Writing
Architects must write. I used a variety of tools to write like Evernote, Grammarly, Google docs, Markdown files, MS Word, and many others. Today, the best tool for me is Markdown files.
Markdown files are simple and lightweight, they work with any AI Grammar tool. They are also universal and portable. In my humble opinion, I do not have the perfect writing tool yet. I might need to build my own one day, but I think less is more. You need to focus on your ideas, so fewer distractions is the key.
Architects need to write:
- Principles
- Guidelines
- Trade-offs
- Decisions
When you write something down, you are dumping your brain and therefore doing the same as an engineer when they fire up a PR. You are allowing others to review. Written documents scale, because many people can read them, and they might last forever.

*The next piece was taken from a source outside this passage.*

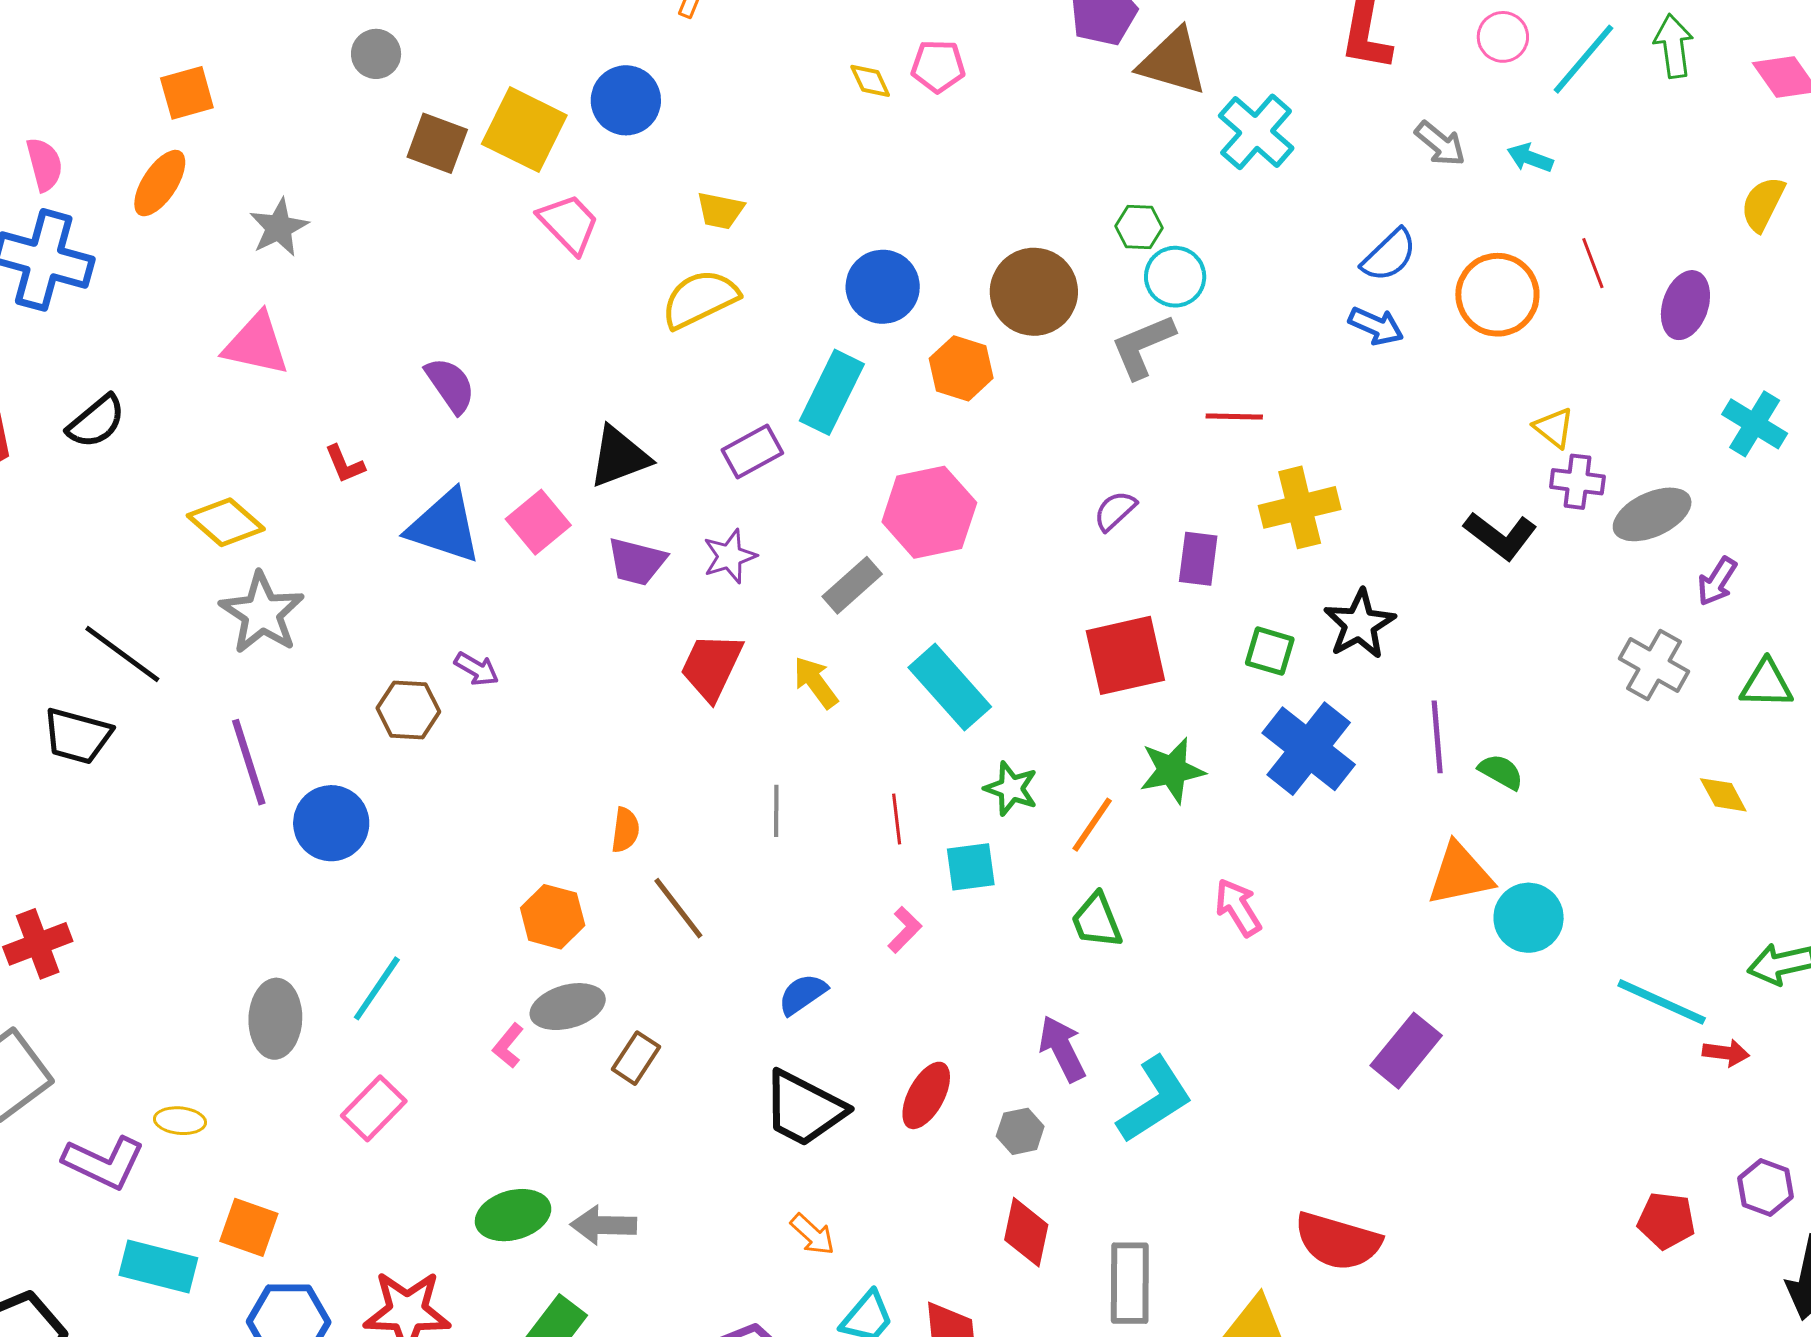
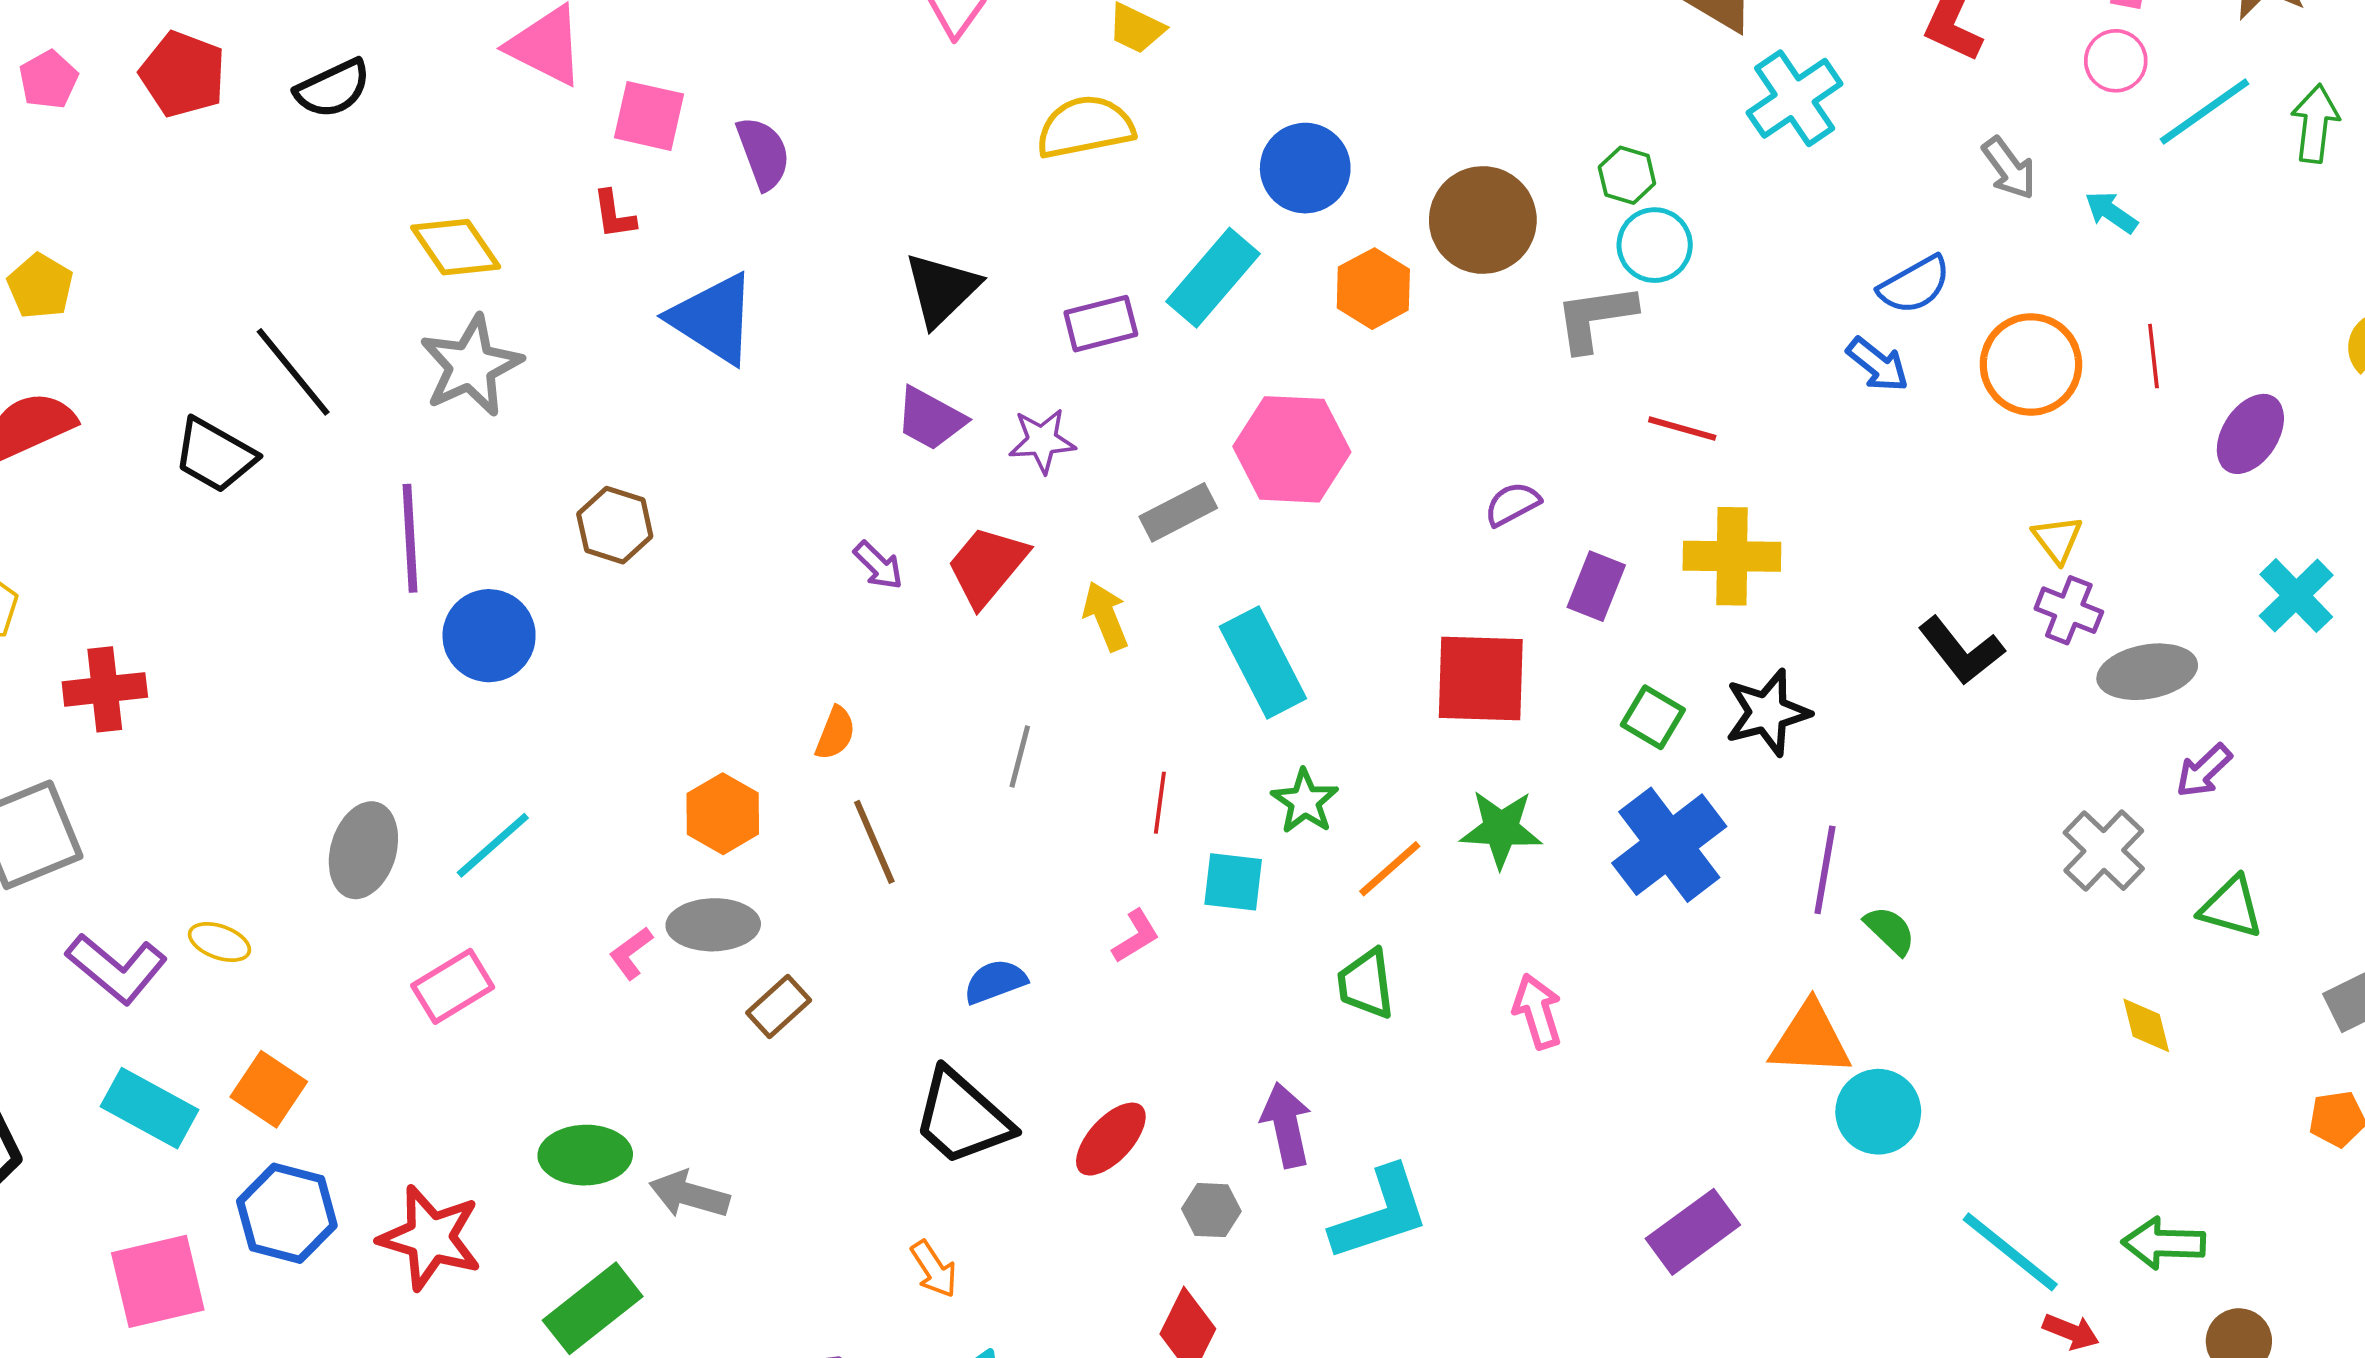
black triangle: (619, 457) -> (942, 289), turned -38
pink square: (538, 522) -> (649, 116), moved, turned 38
purple arrow: (477, 669) -> (878, 565), moved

Why you need to know this?
This probably is the most non-obvious thing. Back to the code review, you can only review because someone wrote code. How do you review architecture? Well in part it can be with diagrams, but you can’t do 100% of all the things with diagrams. Because architecture also drives:
- Technical Strategy
- Decisions
- Guidance to engineers
- Standards and practices
Even on Architecture and design you can only best capture by writing. When you write, again we have something to review, to socialize. Architects must write, otherwise how do they review what they do? How do they convey their ideas? How do they socialize their vision? Writing also has a nice property which - enables scaling - because many people can read your writing, and you can reach a larger audience.